What is the number of lines below that hold "นเกาหล"? Answer with that number only.

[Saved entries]
·····

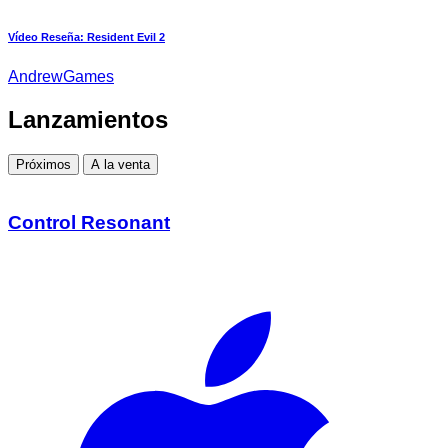
Vídeo Reseña: Resident Evil 2
AndrewGames
Lanzamientos
Próximos
A la venta
Control Resonant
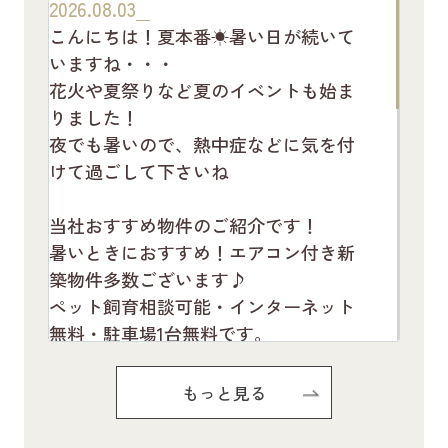
2026.08.03
こんにちは！夏本番☀暑い日が続いて
いますね・・・
花火や夏祭りなど夏のイベントも始ま
りました！
夜でも暑いので、熱中症などに気を付
けて過ごして下さいね
当社おすすめ物件のご紹介です！
暑いときにおすすめ！エアコン付き新
築物件多数ございます♪
ペット飼育相談可能・インターネット
無料・駐車場1台無料です。
お気軽にお問い合わせください(^^♪
もっと見る
Pure Ryuju Ⅱ101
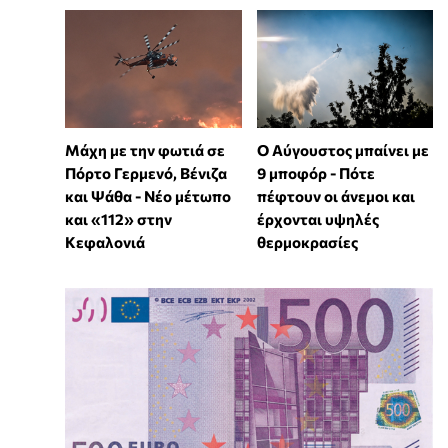
Μάχη με την φωτιά σε
Ο Αύγουστος μπαίνει με
Πόρτο Γερμενό, Βένιζα
9 μποφόρ - Πότε
και Ψάθα - Νέο μέτωπο
πέφτουν οι άνεμοι και
και «112» στην
έρχονται υψηλές
Κεφαλονιά
θερμοκρασίες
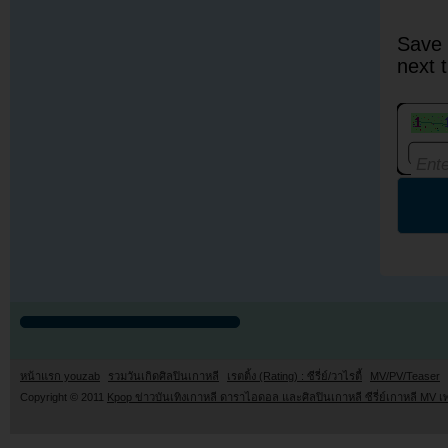
Save 
next 
หน้าแรก youzab
รวมวันเกิดศิลปินเกาหลี
เรตติ้ง (Rating) : ซีรี่ย์/วาไรตี้
MV/PV/Teaser
Copyright © 2011
Kpop ข่าวบันเทิงเกาหลี ดาราไอดอล และศิลปินเกาหลี ซีรี่ย์เกาหลี MV เ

·····

* [Exercise solution] 2